Search code examples
apache-sparkpysparkazure-databricksazure-synapse

How to update dataframe column value while joinining with other dataframe in pyspark?


I have 3 Dataframe df1(EMPLOYEE_INFO),df2(DEPARTMENT_INFO),df3(COMPANY_INFO) and i want to update a column which is in df1 by joining all the three dataframes . The name of column is FLAG_DEPARTMENT which is in df1. I need to set the FLAG_DEPARTMENT='POLITICS' . In sql query will look like this.

UPDATE [COMPANY_INFO] INNER JOIN ([DEPARTMENT_INFO] 
INNER JOIN [EMPLOYEE_INFO] ON [DEPARTMENT_INFO].DEPT_ID = [EMPLOYEE_INFO].DEPT_ID)
ON [COMPANY_INFO].[COMPANY_DEPT_ID] = [DEPARTMENT_INFO].[DEP_COMPANYID]
SET EMPLOYEE_INFO.FLAG_DEPARTMENT = "POLITICS";

If the values in columns of these three tables matches i need to set my FLAG_DEPARTMENT='POLITICS' in my employee_Info Table

How can i achieve this same thing in pyspark. I have just started learning pyspark don't have that much depth knowledge?


Solution

  • You can use a chain of joins with a select on top of it.

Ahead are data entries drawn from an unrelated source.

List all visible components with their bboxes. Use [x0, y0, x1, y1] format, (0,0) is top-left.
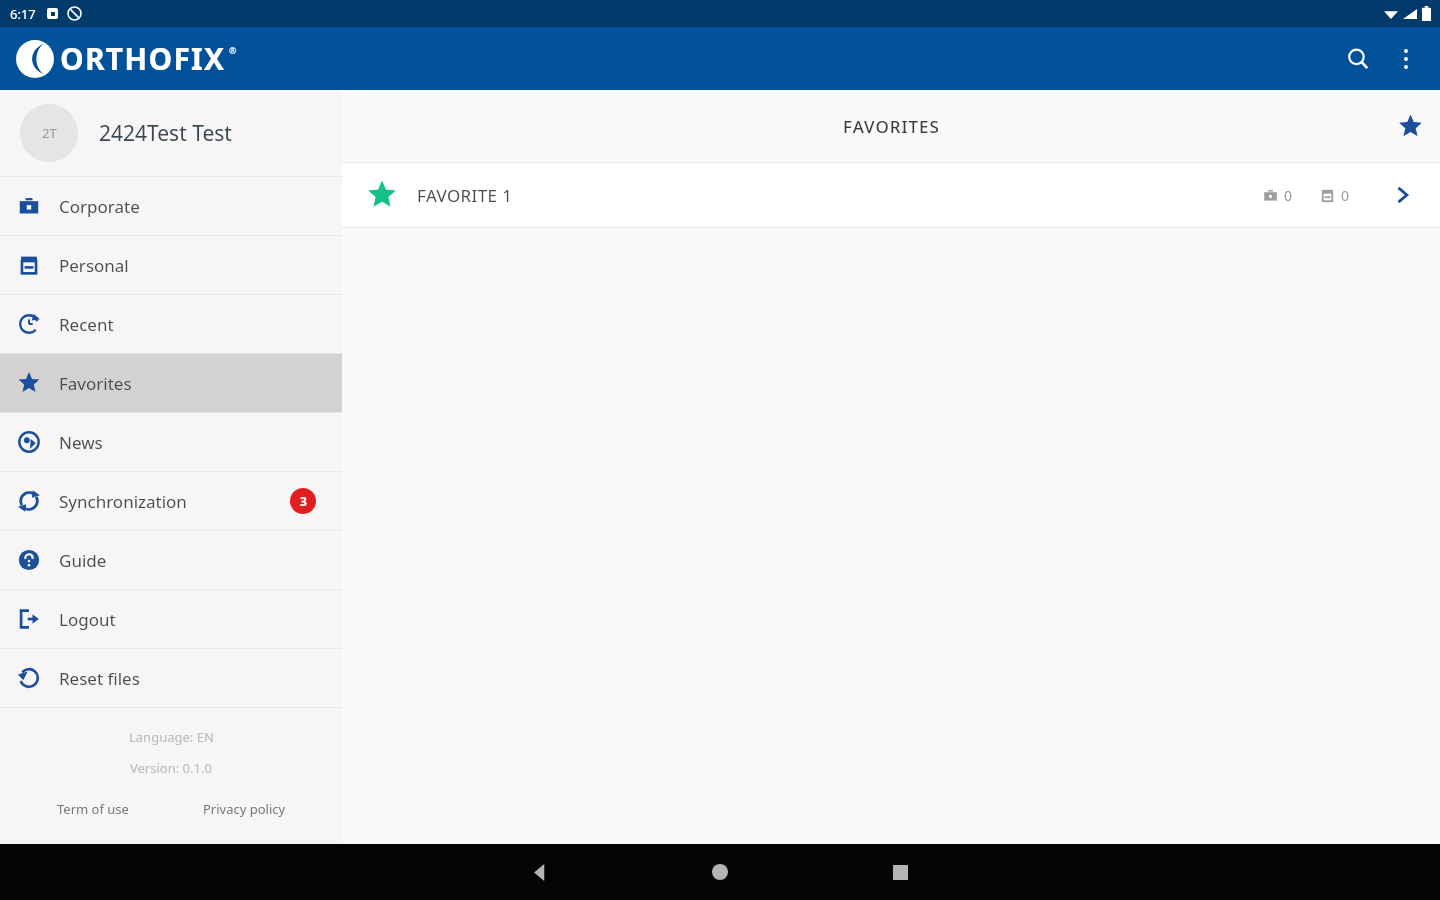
- staticText: Favorites: [59, 372, 132, 395]
- button[interactable]: Search: [1334, 35, 1382, 83]
- staticText: Version: 0.1.0: [130, 759, 212, 777]
- button[interactable]: Back: [450, 844, 630, 900]
- staticText: 0: [1341, 186, 1350, 205]
- button[interactable]: Recents: [810, 844, 990, 900]
- staticText: ORTHOFIX: [60, 38, 226, 79]
- button[interactable]: FAVORITE 1: [342, 163, 1440, 227]
- button[interactable]: Synchronization: [0, 472, 342, 530]
- button[interactable]: Reset files: [0, 649, 342, 707]
- button[interactable]: Corporate: [0, 177, 342, 235]
- button[interactable]: Favorites: [0, 354, 342, 412]
- staticText: 3: [300, 493, 307, 509]
- staticText: Guide: [59, 549, 107, 572]
- staticText: Synchronization: [59, 490, 187, 513]
- staticText: FAVORITE 1: [417, 184, 513, 207]
- button[interactable]: More options: [1382, 35, 1430, 83]
- button[interactable]: Guide: [0, 531, 342, 589]
- button[interactable]: Privacy policy: [195, 796, 294, 822]
- staticText: Term of use: [57, 800, 129, 818]
- button[interactable]: Home: [630, 844, 810, 900]
- button[interactable]: Open favorite: [1380, 173, 1424, 217]
- staticText: 2T: [42, 124, 57, 142]
- staticText: 2424Test Test: [99, 119, 232, 148]
- staticText: News: [59, 431, 103, 454]
- staticText: Logout: [59, 608, 116, 631]
- staticText: Corporate: [59, 195, 140, 218]
- staticText: Privacy policy: [203, 800, 286, 818]
- button[interactable]: News: [0, 413, 342, 471]
- button[interactable]: Favorites filter: [1386, 102, 1434, 150]
- staticText: FAVORITES: [843, 115, 940, 138]
- button[interactable]: Personal: [0, 236, 342, 294]
- staticText: 0: [1284, 186, 1293, 205]
- staticText: 6:17: [10, 5, 36, 23]
- staticText: Language: EN: [129, 728, 214, 746]
- button[interactable]: Recent: [0, 295, 342, 353]
- button[interactable]: Term of use: [49, 796, 137, 822]
- button[interactable]: Logout: [0, 590, 342, 648]
- staticText: ®: [229, 44, 237, 56]
- staticText: Reset files: [59, 667, 140, 690]
- staticText: Recent: [59, 313, 114, 336]
- staticText: Personal: [59, 254, 129, 277]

    Suppose that you have the following pyspark DataFrames:

    employee_df
    +---------+-------+
    |     Name|dept_id|
    +---------+-------+
    |     John| dept_a|
    |      Liù| dept_b|
    |     Luke| dept_a|
    |  Michail| dept_a|
    |      Noe| dept_e|
    |Shinchaku| dept_c|
    |     Vlad| dept_e|
    +---------+-------+
    
    department_df
    +-------+----------+------------+
    |dept_id|company_id| description|
    +-------+----------+------------+
    | dept_a|  company1|Department A|
    | dept_b|  company2|Department B|
    | dept_c|  company5|Department C|
    | dept_d|  company3|Department D|
    +-------+----------+------------+
    
    company_df
    +----------+-----------+
    |company_id|description|
    +----------+-----------+
    |  company1|  Company 1|
    |  company2|  Company 2|
    |  company3|  Company 3|
    |  company4|  Company 4|
    +----------+-----------+
    

    Then you can run the following code to add the flag_department column to your employee_df:

    from pyspark.sql import functions as F
    
    employee_df = (
            employee_df.alias('a')
            .join(
                department_df.alias('b'),
                on='dept_id',
                how='left',
            )
            .join(
                company_df.alias('c'),
                on=F.col('b.company_id') == F.col('c.company_id'),
                how='left',
            )
            .select(
                *[F.col(f'a.{c}') for c in employee_df.columns],
                F.when(
                    F.col('b.dept_id').isNotNull() & F.col('c.company_id').isNotNull(),
                    F.lit('POLITICS')
                ).alias('flag_department')
            )
        )
    

    The new employee_df will be:

    +---------+-------+---------------+
    |     Name|dept_id|flag_department|
    +---------+-------+---------------+
    |     John| dept_a|       POLITICS|
    |      Liù| dept_b|       POLITICS|
    |     Luke| dept_a|       POLITICS|
    |  Michail| dept_a|       POLITICS|
    |      Noe| dept_e|           null|
    |Shinchaku| dept_c|           null|
    |     Vlad| dept_e|           null|
    +---------+-------+---------------+